I laughed. “You do your homework in your head? How does that work?”
“Eidetic memory,” he answered. “I read the problems and then I’ve got them in my head, and I can just…think them through and come up with the answers.”
“What’s—that thing you said…eidetic memory?”
“It’s what most people are thinking of when they talk about a photographic memory. My brain basically takes a snapshot of everything I read—math problems, physics equations, books, sheet music, schematics, whatever. If I look at something once, I can bring it up in my mind with perfect recall.”
“So that’s why you’re so damn smart?” I said, lifting the baskets from the fryers and shaking the grease out.
He tilted his head side to side. “It’s more of a…symptom of intelligence, you could say. The fact that I have an eidetic memory isn’t the cause of my intelligence, but rather is more of a by-product of it.” He grinned a little sheepishly. “You know, just…clinically speaking, I mean.”
“Hey man, as wicked smart as you are, I think you get to be a little smug about it sometimes.”
He paused in the act of sliding a patty onto a bun. “Smug? You think I’m…smug?”
His expression was so concerned I couldn’t help laughing. “Dude, chill,” I said. “No, you’re not smug.”

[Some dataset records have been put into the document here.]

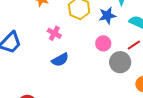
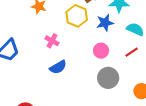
gray circle: (120, 62) -> (108, 78), moved

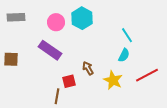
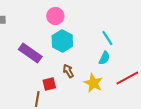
cyan hexagon: (82, 18) -> (62, 41), moved
pink circle: (56, 22) -> (55, 16), moved

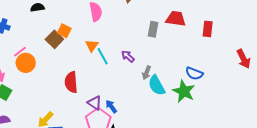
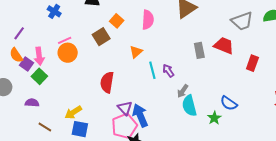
gray rectangle: (153, 29) -> (199, 50), turned -35
orange square: (64, 31) -> (117, 21), moved
cyan line: (103, 56) -> (152, 70), moved
green star: (184, 91) -> (214, 118), size x0.6
blue arrow: (111, 106) -> (140, 115), size x1.6

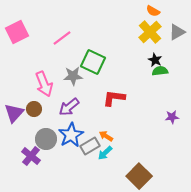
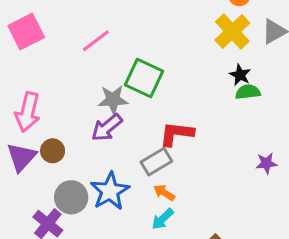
pink arrow: (44, 84) -> (28, 112), moved, turned 35
purple arrow: (69, 107) -> (107, 128), moved
gray rectangle: (90, 146) -> (156, 162), moved

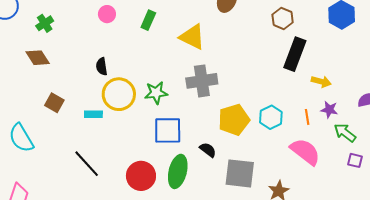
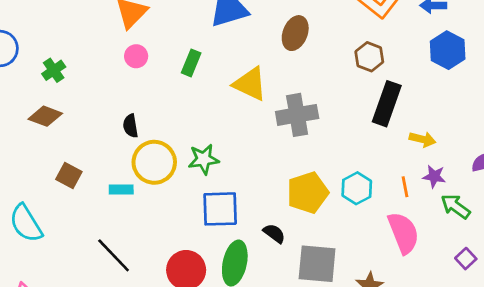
brown diamond: (38, 58) -> (45, 116), turned -35
gray cross: (202, 81) -> (297, 115), moved
pink semicircle: (305, 152) -> (403, 233), turned 32
purple square: (355, 160) -> (466, 259), moved, turned 35

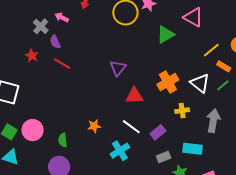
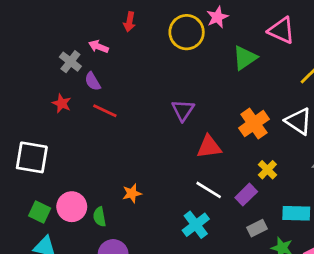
yellow cross: (182, 111) -> (267, 170), moved, turned -32
orange star: (94, 126) -> (132, 193), moved
green semicircle: (63, 140) -> (100, 217), moved

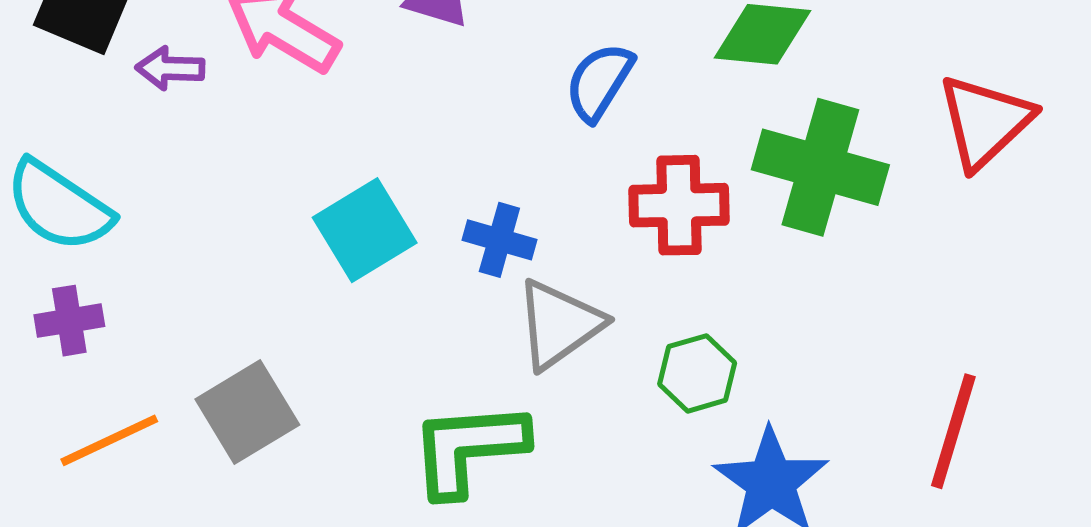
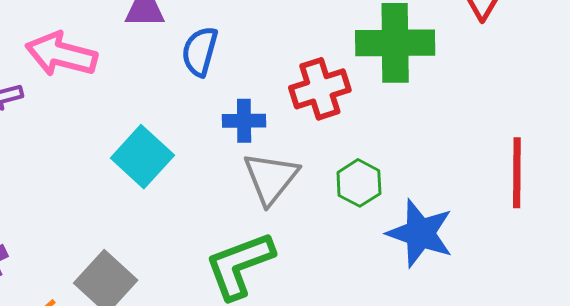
blue semicircle: (599, 82) -> (200, 51), moved
blue cross: (499, 240) -> (244, 121), moved

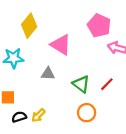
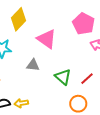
orange circle: (87, 113) -> (78, 104), moved
yellow arrow: (38, 115) -> (21, 103), turned 32

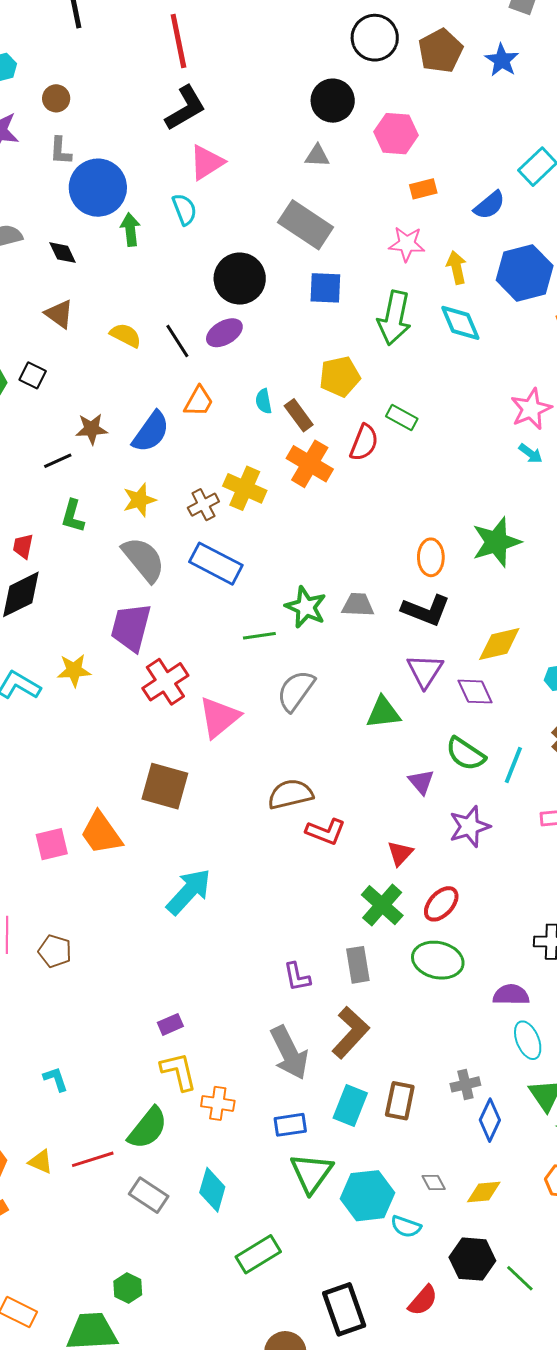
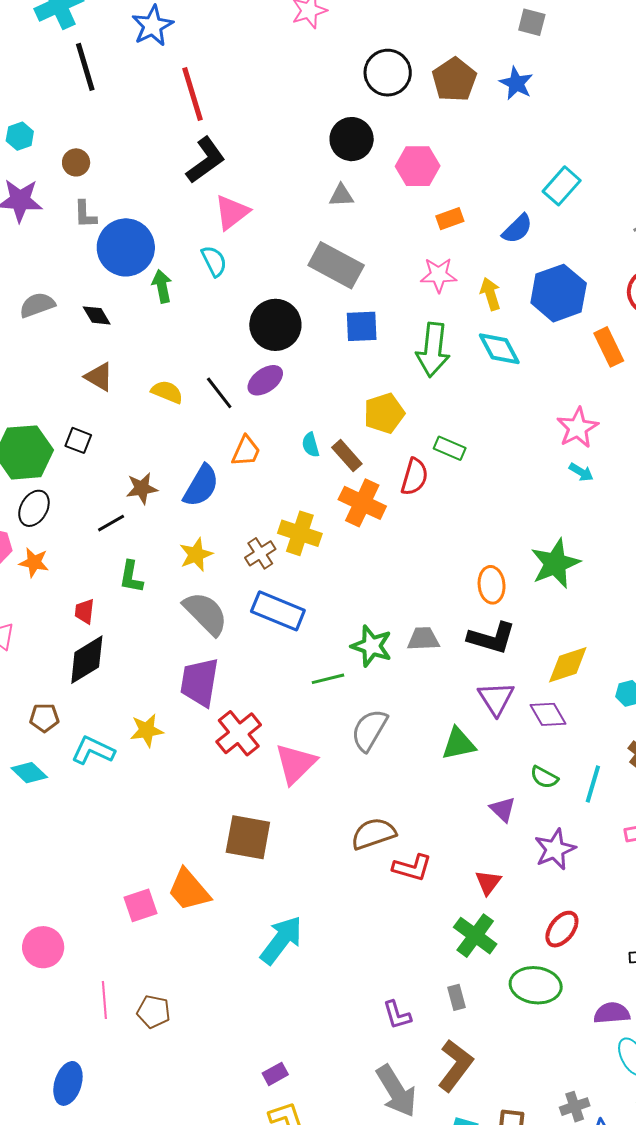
green semicircle: (466, 754) -> (544, 777), size x0.7
red ellipse: (441, 904) -> (562, 929), moved
gray rectangle: (358, 965) -> (457, 997), size x0.7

He went back to plating the rest of the food. “I can’t rely on raw intelligence. If the smartest person in the world is a lazy bum with no drive or ambition, nobody will ever have heard of him because he won’t have ever accomplished a single thing. It’s wasted potential. I’m not going to waste my potential. Doesn’t matter what my IQ is or what my SAT score was if I’m not pushing myself. That’s all useless horseshit if I don’t actualize my potential and turn it into real world accomplishments. Working as a short order cook just keeps my body busy while I’m unable to sleep, and lets me earn money while my mind is busy doing other things. I solved an equation in my head while flipping burgers that my professor was stumped on for six months—and that’s less a brag on my smarts than my efficient use of time.”
“I guess that makes sense,” I said, feeling distinctly overwhelmed by my baby brother’s intelligence.
I knew for a fact all of my brothers felt the same way if they spent too much time around Xavier. The brute force of his intellect tended to dominate everything. His mind was never at rest, ever, and neither was he. Even while studying, he’d be doing something with his hands. I remembered watching him read a history textbook for class once while he was standing up at the kitchen table idly tinkering with bits and pieces of electronics and a laptop. He finished the entire textbook in a single two-hour session, and when he was finished he’d built a four-legged robot that would totter around like a drunk dog, then stop, tip forward on its forelegs, then keep walking around doing handstands. It didn’t do anything other than that little trick, but it wasn’t meant to. He’d stuck pieces together to keep his hands and the rest of his brain-space busy while reading, and the robot was what he’d ended up with as an accidental by-product.
Honestly, it was hard not to feel a little inferior around him.
When all the food was plated up, we carried all seven plates out together. The others had shoved a pair of tables together and were playing some crazy drinking game that involved playing cards, and a lot of shouting, and a bottle of Jameson that had been new and unopened less than half an hour ago and was now nearly half empty. I had a feeling my liquor overhead was about to go up exponentially.
The game was cleared away and fresh beers were poured all around, even for Xavier and the twins since, as Brock—the only other brother with college experience—pointed out, even though they were underage here in Alaska it was obvious Xavier was going to drink at Stanford, and the twins would have constant access to booze while on tour, so pretending they didn’t drink was kind of dumb.
We dug into our late dinner; it was well after ten by this point, but we’d always been a family to eat late. When I was the one in charge, I usually didn’t get a chance to fix dinner for the boys until after nine or ten most weeknights, having been too busy cooking and waiting tables to take time for it until after the rush ended. Dad was always behind the bar then, and usually fairly well into a bottle of Jack by then anyway. He’d never gotten so drunk on shift that he stopped being a whirlwind wizard of a bartender, but it meant he was focused on the drinks and the customers rather than the rest of us. His way of coping, I guess. Easier to bury himself in booze and customers than to let himself give in to grief.